The deployment of a new service currently involves [a lot of manual steps](https://www.mediawiki.org/wiki/Services/Meetings/2015-03-19-Ops), most of them depending on operations. We should figure out a way to streamline this process, so that we
- can focus on really useful things like building really solid and secure services or improving instrumentation and monitoring, and
- move faster without compromising on security and robustness.
While these issues might be the most pressing for service deploys, there are issues with MediaWiki core deploys as well. We discussed general deployment system needs at http://etherpad.wikimedia.org/p/futureofdeployments.
Some of the requirements identified in that meeting were:
- all teams are moving towards rolling deploys
- orchestrate pybal with upgrade (zero downtime), T73212
- check status & metrics before proceeding (canary) and automatically abort if checks fail
- integration with CI / staging
- what gets deployed to production is identical to what we tested on staging cluster, etc.

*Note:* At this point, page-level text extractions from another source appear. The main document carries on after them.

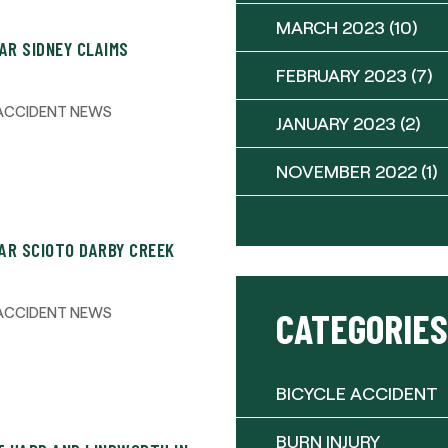
MARCH 2023
(10)
AR SIDNEY CLAIMS
FEBRUARY 2023
(7)
ACCIDENT NEWS
JANUARY 2023
(2)
NOVEMBER 2022
(1)
AR SCIOTO DARBY CREEK
ACCIDENT NEWS
CATEGORIES
BICYCLE ACCIDENT
BURN INJURY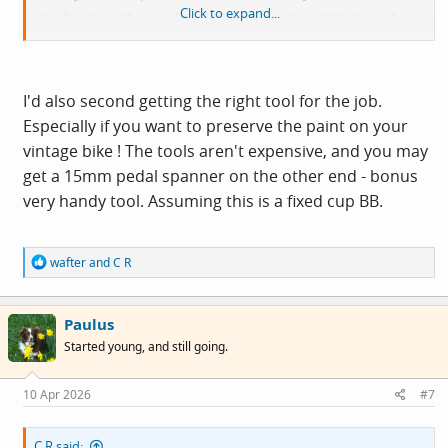
Click to expand...
the flange is thin and the adjustable doesn't get much
purchase. Attempting to use an adjustable may result in
damaged knuckles and loud swearing, DAMHIKT.
I'd also second getting the right tool for the job.
Especially if you want to preserve the paint on your
vintage bike ! The tools aren't expensive, and you may
get a 15mm pedal spanner on the other end - bonus
very handy tool. Assuming this is a fixed cup BB.
R
wafter
and
C R
e
a
c
Paulus
t
i
Started young, and still going.
o
n
s
10 Apr 2026
#7
:
C R said:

- minimum privilege operation
- should be easy to use for developers & scale down for small-scale development & testing
- integration with config management to cleanly orchestrate config changes with code changes
- allow developers to use proper config management without needing root
We also agreed that we need to prototype some possible solutions before we can make a decision. The options we consider are discussed in sub-tasks of this ticket.